Jain Ekta, Diaz Jorge A, Goksel Mustafa, Basu Arnab, Magi-Galluzzi Cristina
Department of Pathology, The University of Alabama at Birmingham, Alabama, USA.
Department of Hematology and Oncology, Clearview Cancer Institute, Huntsville, Alabama, USA.
Pathologica. 2025 Jun;117(3):249-257. doi: 10.32074/1591-951X-N998. Epub 2025 Jun 6.
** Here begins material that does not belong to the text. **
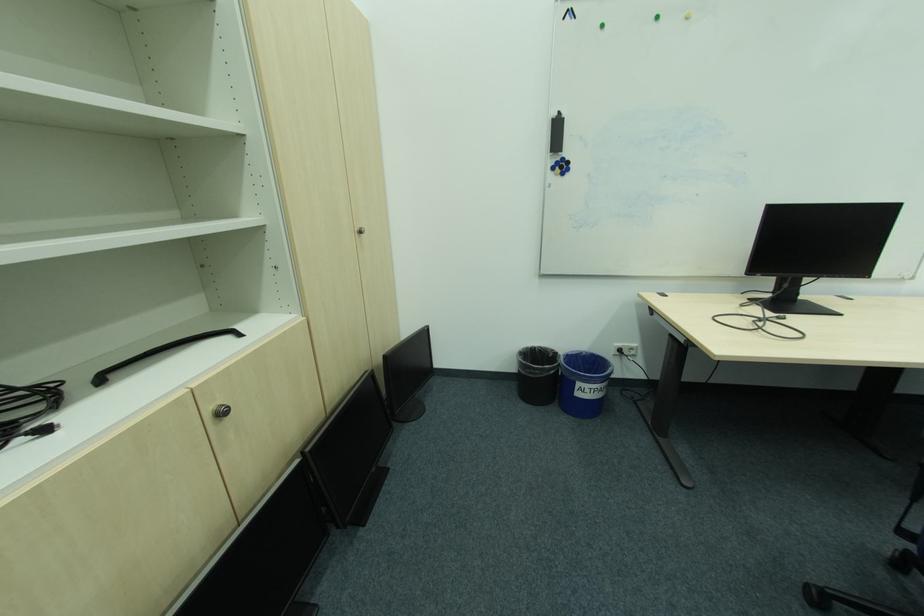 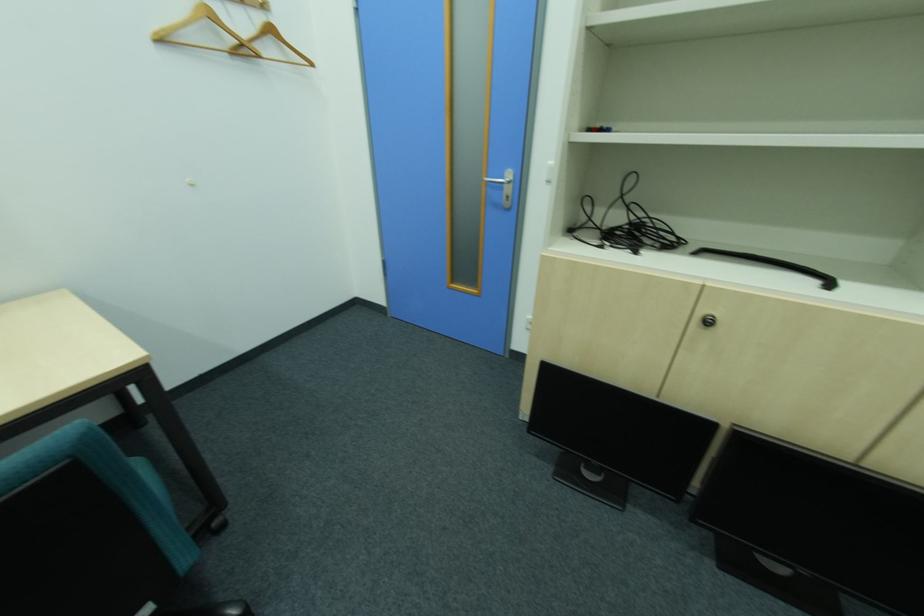 Based on the continuous images, in which direction is the camera rotating?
Therapeutic landscape of metastatic renal cell carcinoma (mRCC) has transformed over the last 2 decades, particularly with the advent of immune checkpoint inhibitors (ICI). While ICI offer therapeutic benefits, they can also provoke immune-related adverse events (iRAEs). Vasculitis as a clinical iRAE from ICI is rare in association with RCC treatment.
This study included patients treated at our institution with ICI for mRCC (2019-2024). We collected clinicopathologic data and type and duration of immunotherapy. Histologic sections of tumors were re-reviewed by two pathologists to determine pathologic response and features of ICI-related renal injuries.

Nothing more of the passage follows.